I was reminded this week of the story of Joshua Hochschild, the erstwhile Wheaton College professor, who was terminated when he converted to Roman Catholicism. Wheaton, an evangelical school, says that Roman Catholicism is inconsistent with its statement of faith. Hochschild begs to differ, not because he thinks Wheaton should be tolerant, but because as he understands Roman Catholicism, he could in good conscience have continued to sign the statement of faith.
The more common, and essentially uninteresting, response to Hochschilds termination is to invoke the shade of academic freedom, identifying liberal education simply with untrammeled inquiry and arguing that any statement of faith is illiberal, retrogressive, intolerant, and hence contrary to the goals of education, properly understood. This conventional wisdom reflexively and uncritically identifies the goals of education with the goals of progressivism. It denies the possibility that an educational community could be organized around the preservation and exploration of a truth revealed in the past.
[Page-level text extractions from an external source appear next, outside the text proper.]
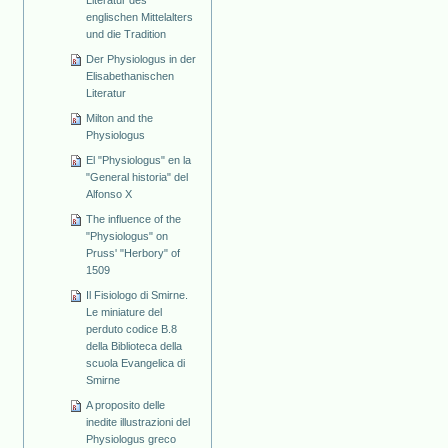
Literatur des
englischen Mittelalters
und die Tradition
Der Physiologus in der
Elisabethanischen
Literatur
Milton and the
Physiologus
El "Physiologus" en la
"General historia" del
Alfonso X
The influence of the
"Physiologus" on
Pruss' "Herbory" of
1509
Il Fisiologo di Smirne.
Le miniature del
perduto codice B.8
della Biblioteca della
scuola Evangelica di
Smirne
A proposito delle
inedite illustrazioni del
Physiologus greco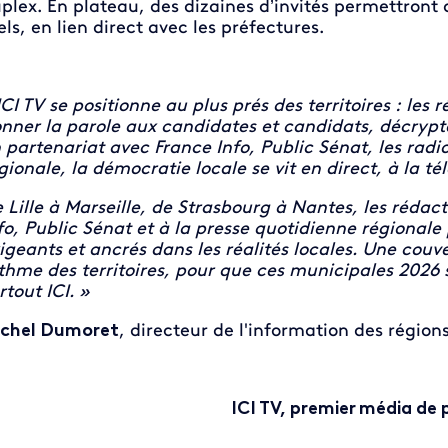
plex. En plateau, des dizaines d’invités permettront
els, en lien direct avec les préfectures.
ICI TV se positionne au plus prés des territoires : les
nner la parole aux candidates et candidats, décrypter
 partenariat avec France Info, Public Sénat, les radio
gionale, la démocratie locale se vit en direct, à la 
 Lille à Marseille, de Strasbourg à Nantes, les rédact
fo, Public Sénat et à la presse quotidienne régionale 
igeants et ancrés dans les réalités locales. Une couv
thme des territoires, pour que ces municipales 2026
rtout ICI. »
chel Dumoret
, directeur de l'information des région
ICI TV, premier
média de 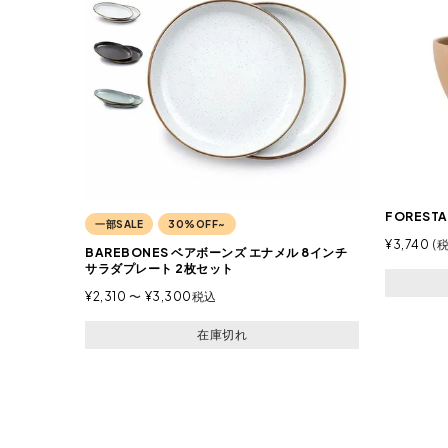
FOREST
一部SALE
30%OFF~
¥
3,740
BAREBONES ベアボーンズ エナメル 8インチ
サラダプレート 2枚セット
¥
2,310
〜
¥
3,300
税込
在庫切れ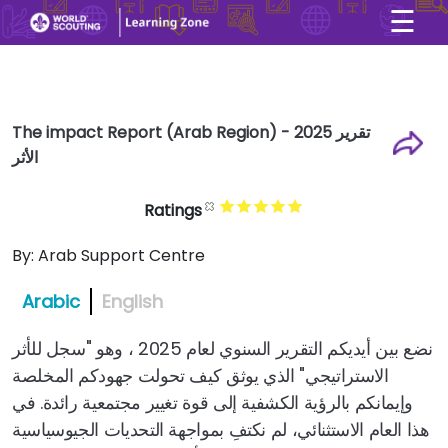
☰
×
User account menu
Skip to main content
The impact Report (Arab Region) - 2025 تقرير
الأثر
Ratings
By:
Arab Support Centre
Arabic
English
نضع بين أيديكم التقرير السنوي لعام 2025 ، وهو "سجل للأثر
الاستراتيجي" الذي يوثق كيف تحولت جهودكم المخلصة
وإيمانكم بالرؤية الكشفية إلى قوة تغيير مجتمعية رائدة. في
هذا العام الاستثنائي، لم نكتفِ بمواجهة التحديات الجيوسياسية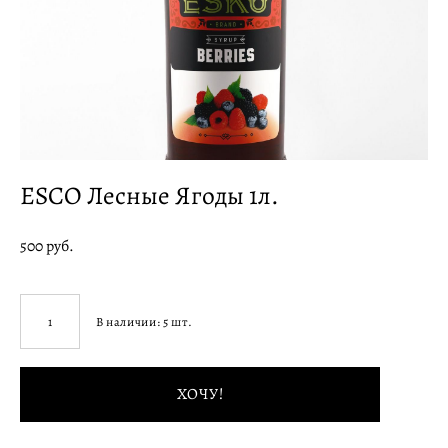
ESCO Лесные Ягоды 1л.
500 pуб.
В наличии:
5
шт.
ХОЧУ!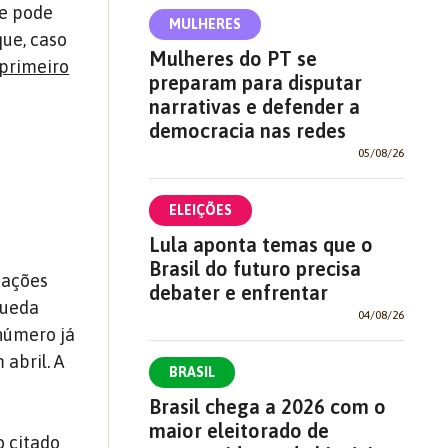
ue pode
MULHERES
ue, caso
Mulheres do PT se
 primeiro
preparam para disputar
narrativas e defender a
democracia nas redes
05/08/26
ELEIÇÕES
Lula aponta temas que o
Brasil do futuro precisa
mações
debater e enfrentar
queda
04/08/26
número já
abril. A
BRASIL
Brasil chega a 2026 com o
maior eleitorado de
o citado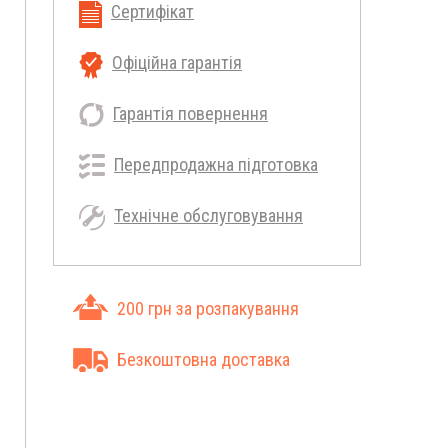
Сертифікат
Офіційна гарантія
Гарантія повернення
Передпродажна підготовка
Технічне обслуговування
200 грн за розпакування
Безкоштовна доставка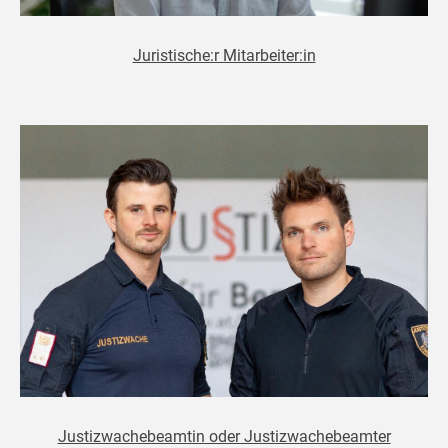
Juristische:r Mitarbeiter:in
Justizwachebeamtin oder Justizwachebeamter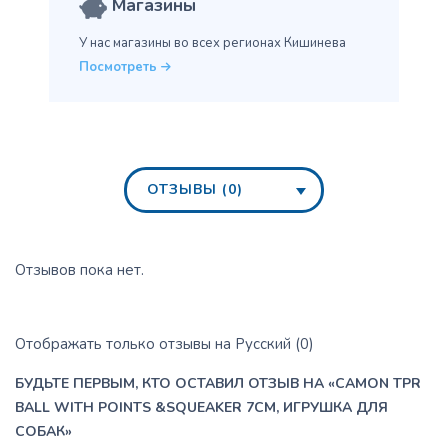
Магазины
У нас магазины во всех
регионах Кишинева
Посмотреть
ОТЗЫВЫ (0)
Отзывов пока нет.
Отображать только отзывы на Русский (0)
БУДЬТЕ ПЕРВЫМ, КТО ОСТАВИЛ ОТЗЫВ НА «CAMON TPR
BALL WITH POINTS &SQUEAKER 7CM, ИГРУШКА ДЛЯ
СОБАК»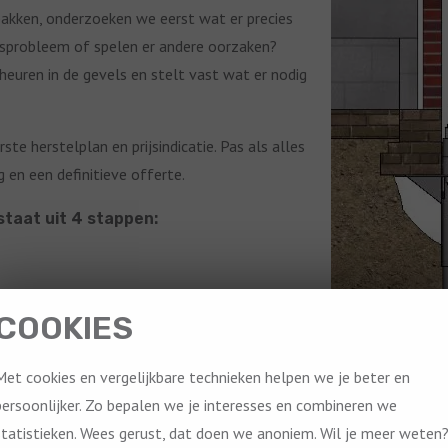
kken, onderzoeken we eerst wat er precies
ngsprobleem of spelen er andere oorzaken?
heuren in de gevels en stelt vast wat er nodig
e herstelplan en prijsindicatie. Pas als alles
g en een definitieve offerte.
taat uit 4 stappen:
COOKIES
Met cookies en vergelijkbare technieken helpen we je beter en
jkheid en een duurzame oplossing voor al uw
persoonlijker. Zo bepalen we je interesses en combineren we
statistieken. Wees gerust, dat doen we anoniem. Wil je meer weten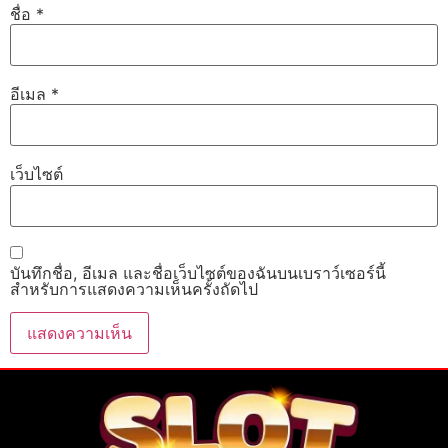
ชื่อ
*
อีเมล
*
เว็บไซต์
บันทึกชื่อ, อีเมล และชื่อเว็บไซต์ของฉันบนเบราว์เซอร์นี้
สำหรับการแสดงความเห็นครั้งถัดไป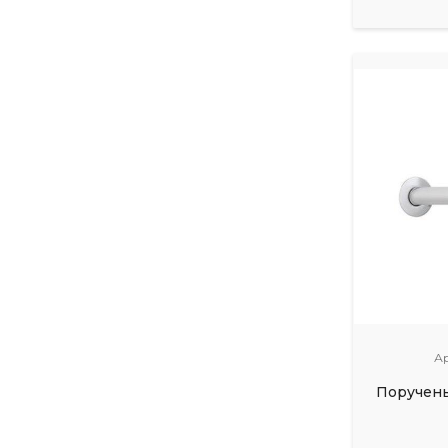
А
Поручень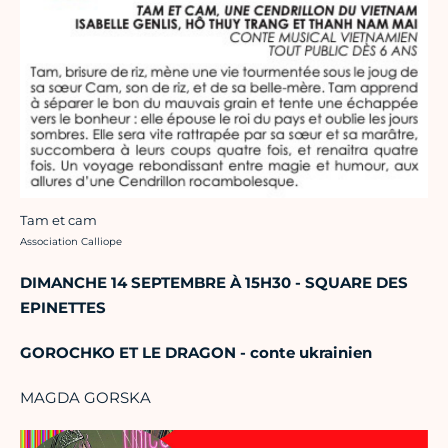
Tam et cam
Crédit photo :
Association Calliope
DIMANCHE 14 SEPTEMBRE À 15H30 -
SQUARE DES
EPINETTES
GOROCHKO ET LE DRAGON - conte ukrainien
MAGDA GORSKA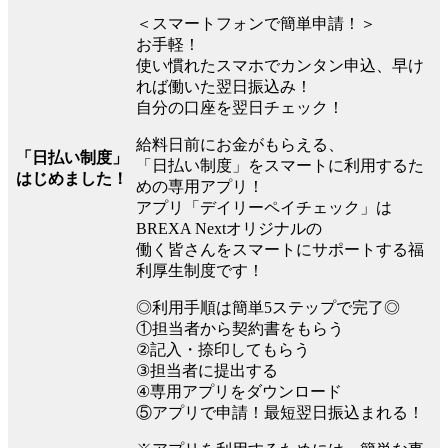
＜スマートフォンで簡単申請！＞
お手軽！
使い慣れたスマホでカンタン申込、早け
れば働いた翌日振込み！
自分の口座を翌日チェック！
給料日前にお金がもらえる、
「日払い制度」
「日払い制度」をスマートに利用するた
はじめました！
めの専用アプリ！
アプリ「デイリーペイチェック」は
BREXA Nextオリジナルの
働く皆さんをスマートにサポートする福
利厚生制度です！
◎利用手順は簡単5ステップで完了◎
①担当者から契約書をもらう
②記入・捺印してもらう
③担当者に提出する
④専用アプリをダウンロード
⑤アプリで申請！最短翌日振込まれる！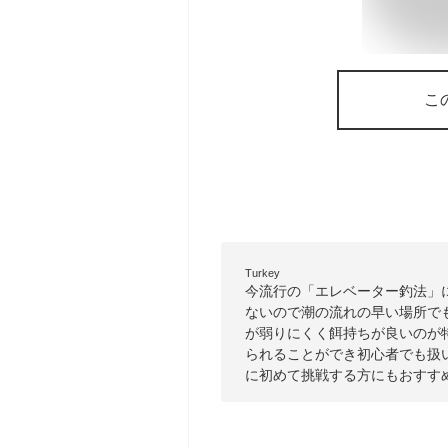
こ
Turkey
今流行の「エレベーター釣法」
ないので潮の流れの早い場所で
が弱りにくく餌持ちが良いのが
られることができ初心者でも扱
に初めて挑戦する方にもおすす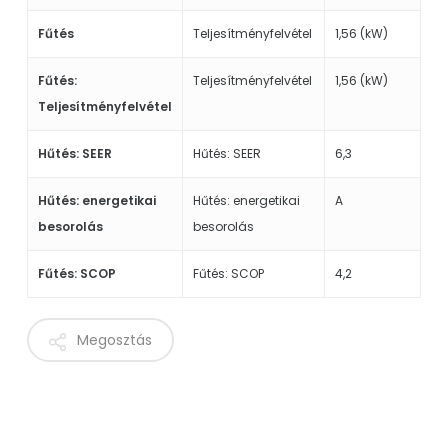
Fűtés
Teljesítményfelvétel
1,56 (kW)
Fűtés:
Teljesítményfelvétel
1,56 (kW)
Teljesítményfelvétel
Hűtés: SEER
Hűtés: SEER
6,3
Hűtés: energetikai
Hűtés: energetikai
A
besorolás
besorolás
Fűtés: SCOP
Fűtés: SCOP
4,2
Megosztás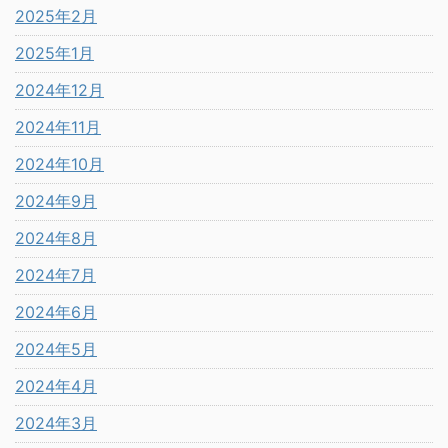
2025年2月
2025年1月
2024年12月
2024年11月
2024年10月
2024年9月
2024年8月
2024年7月
2024年6月
2024年5月
2024年4月
2024年3月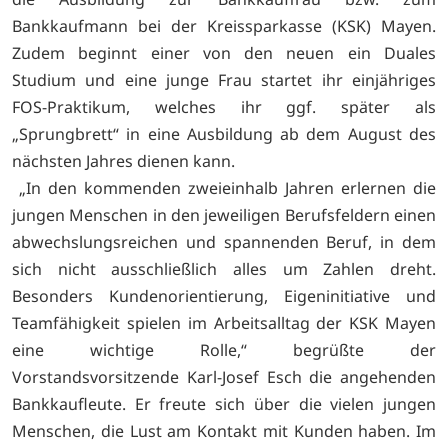
Bankkaufmann bei der Kreissparkasse (KSK) Mayen.
Zudem beginnt einer von den neuen ein Duales
Studium und eine junge Frau startet ihr einjähriges
FOS-Praktikum, welches ihr ggf. später als
„Sprungbrett“ in eine Ausbildung ab dem August des
nächsten Jahres dienen kann.
„In den kommenden zweieinhalb Jahren erlernen die
jungen Menschen in den jeweiligen Berufsfeldern einen
abwechslungsreichen und spannenden Beruf, in dem
sich nicht ausschließlich alles um Zahlen dreht.
Besonders Kundenorientierung, Eigeninitiative und
Teamfähigkeit spielen im Arbeitsalltag der KSK Mayen
eine wichtige Rolle,“ begrüßte der
Vorstandsvorsitzende Karl-Josef Esch die angehenden
Bankkaufleute. Er freute sich über die vielen jungen
Menschen, die Lust am Kontakt mit Kunden haben. Im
A rather more interesting line of argument begins from the claim that statements of faith like Wheatons may well serve to exclude Catholics, but has a harder time ruling out liberalizing and ultimately secularizing tendencies within evangelicalism. An exclusive reliance on Scripture, so the argument goes, isnt necessarily proof against "creative" interpretations of Scripture. A statement of faith that accommodates Jim Wallis but excludes J.R.R. Tolkien isnt a good guardian of orthodoxy.
The current issue of the AAUPs journal Academe has several articles devoted to this theme. One simply identifies liberal democratic citizenship with tolerance and denies that communities that make faith demands of their members can cultivate it. Id like a little more nuance, please. Another defends a pluralism of academic communities against the hegemony of liberal tolerance.
Most interesting, however, is this piece, written by a Calvin College philosophy professor:
A religious community is formed by a creed that affirms what that community takes to be the best distillation we have to date of the truth that has been delivered to us about ourselves and the world in which we live. In it, we derive a sense of our origin and destiny, our condition before God, our status in the universe, the virtues that befit a human being, and the basis of human hope and solidarity. We do not take this body of belief to be the simple product of human reflection, poetic invention, psychological need, or social interests. Rather, we take it to be a response to God’s self-disclosure, delivered to us through the agency of the church, so that our ignorance about fundamental matters might be overcome. We receive it gratefully, as one would receive a map and compass in the wilderness.
Clearly, the acceptance of a creed is not irrelevant to the aims of the academy. The academy is dedicated to the pursuit of truth. In expressing and aligning our beliefs about fundamental matters, the creeds—if they are right—can enhance our ability to track the truth about the rest of the world. That is, they can enhance our positive freedom to know the truth by removing a key internal constraint: our striking ignorance of how things stand concerning the ultimate status of God, ourselves, and the world we inhabit. The creeds can therefore be seen as an academic asset, not a liability, as an intellectual resource, not a restriction.
Theres more in the article and in the issue. I have additional reflections about this general issue that Ill save for another post.